-- PROBLEM --
What is needed is an exact copy of the lines from the one containing "info@nmfdrenthe.nl (587, 746)" through the last line of the records below, with no pictures.
MATERIAL PROVIDED below:
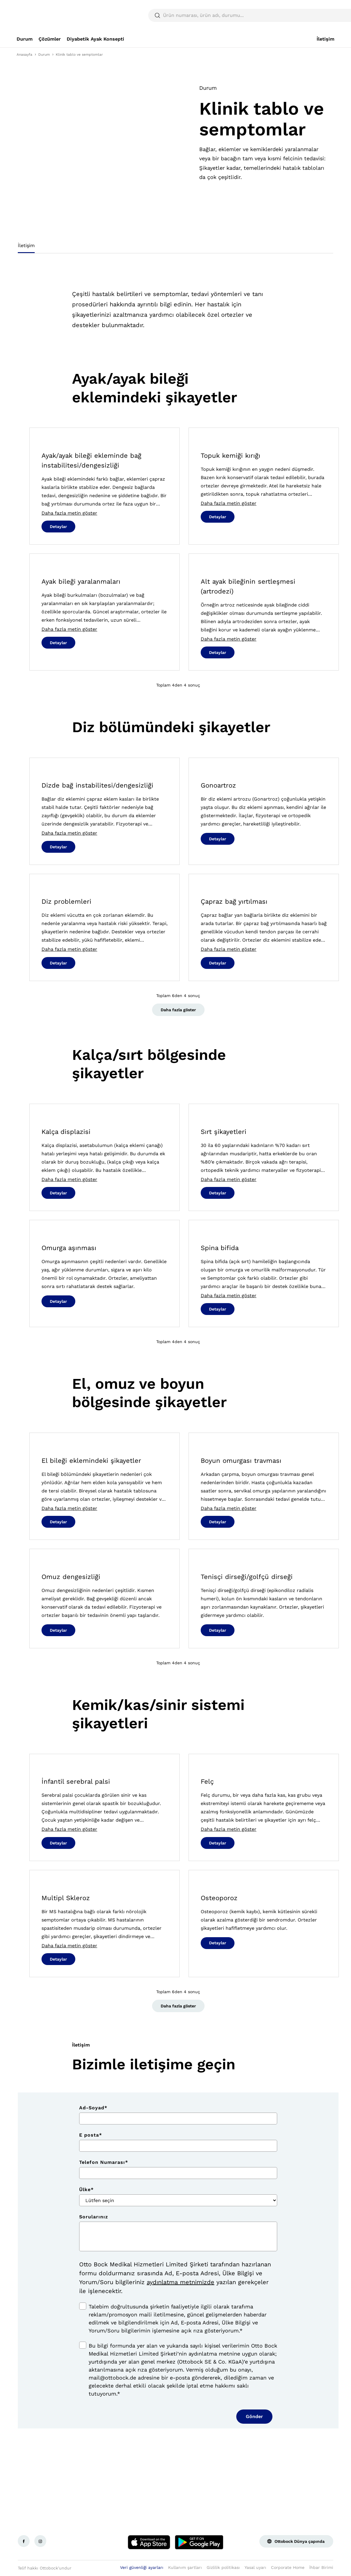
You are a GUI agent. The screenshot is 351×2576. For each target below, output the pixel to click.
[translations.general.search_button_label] (324, 15)
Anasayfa (24, 54)
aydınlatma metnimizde (180, 2282)
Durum (44, 54)
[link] (25, 39)
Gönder (254, 2416)
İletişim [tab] (26, 245)
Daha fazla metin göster (69, 513)
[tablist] (175, 247)
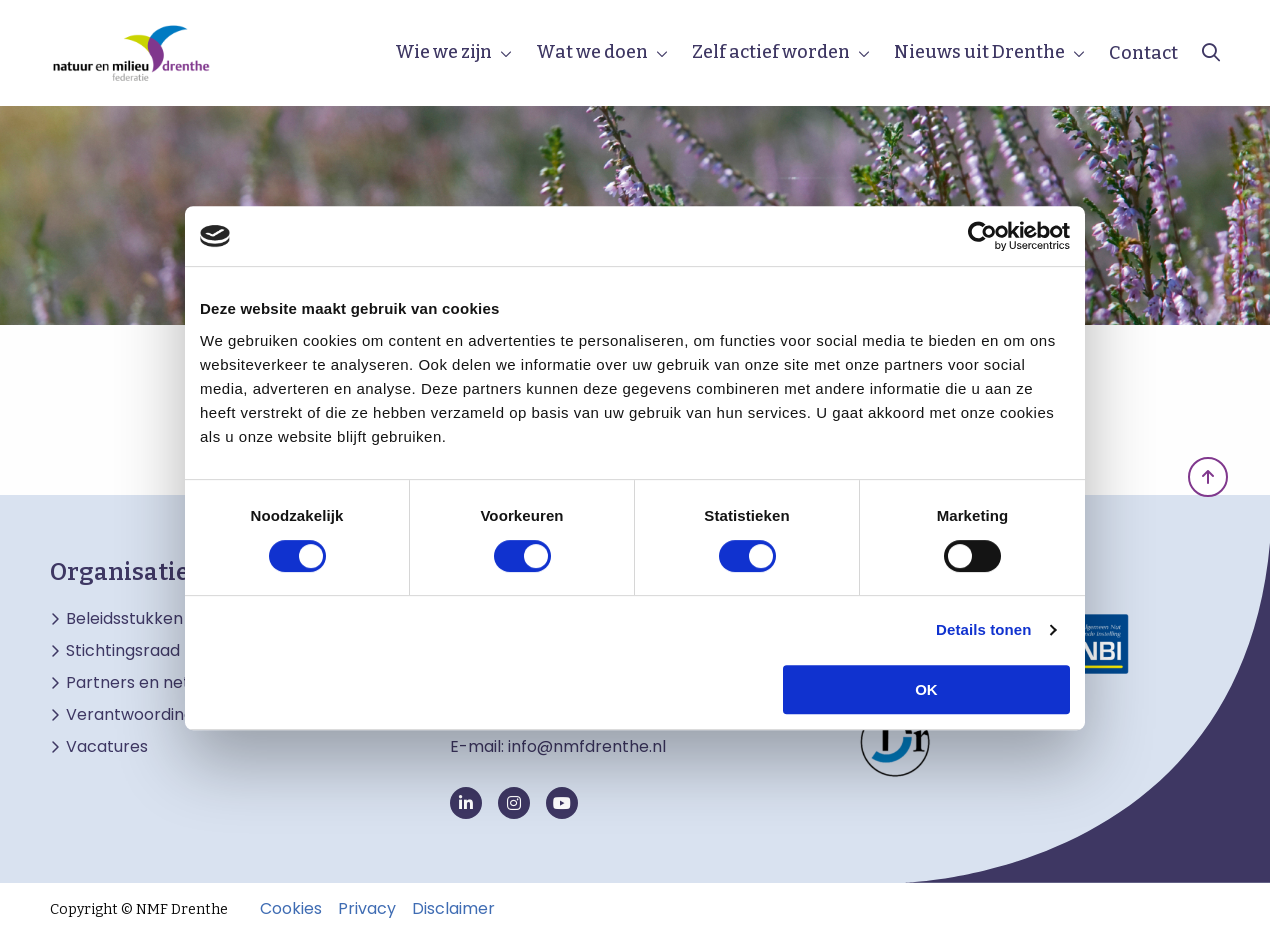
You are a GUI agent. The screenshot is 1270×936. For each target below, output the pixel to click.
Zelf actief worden (771, 52)
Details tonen (983, 629)
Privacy (367, 909)
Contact (1143, 53)
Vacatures (107, 747)
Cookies (291, 909)
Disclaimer (453, 909)
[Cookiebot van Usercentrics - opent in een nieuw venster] (982, 236)
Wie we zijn (443, 52)
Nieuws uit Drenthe (979, 52)
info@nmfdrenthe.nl (587, 746)
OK (926, 689)
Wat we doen (592, 52)
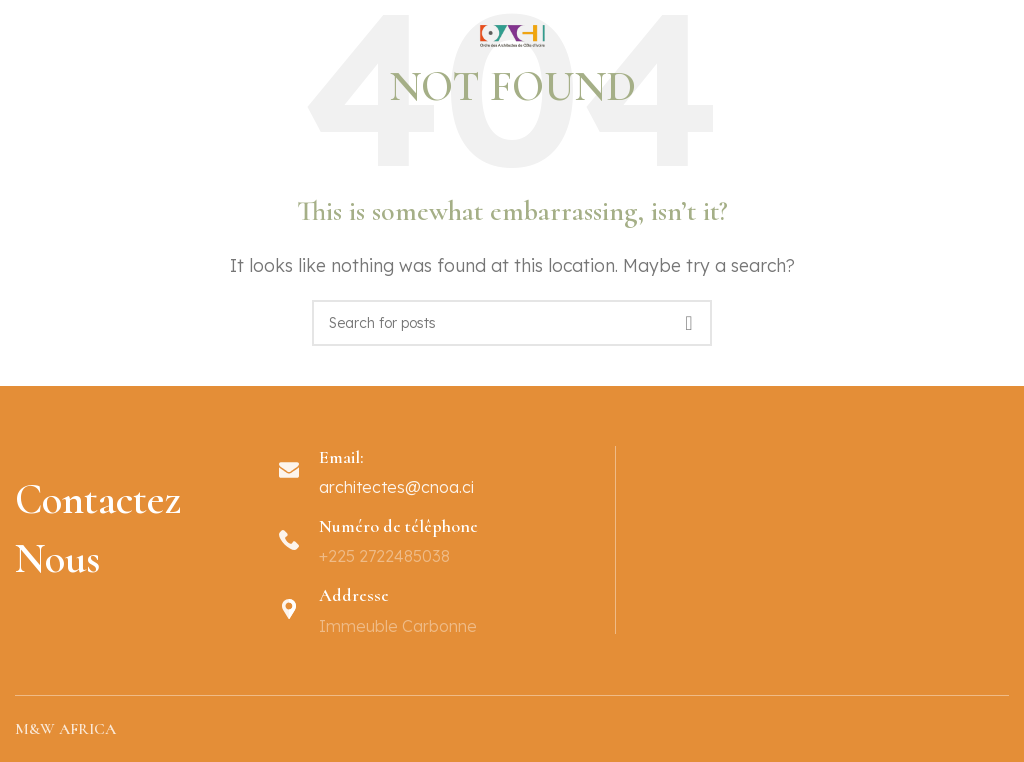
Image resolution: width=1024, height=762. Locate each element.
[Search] (512, 323)
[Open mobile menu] (18, 45)
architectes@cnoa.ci (396, 487)
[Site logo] (512, 43)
End of MATERIAL PROVIDED.
-- OUTPUT FOR THIS EXERCISE --
info@nmfdrenthe.nl (587, 746)
OK (926, 689)
Wat we doen (592, 52)
Image resolution: width=1024, height=762. Locate each element.
[Search] (512, 323)
[Open mobile menu] (18, 45)
architectes@cnoa.ci (396, 487)
[Site logo] (512, 43)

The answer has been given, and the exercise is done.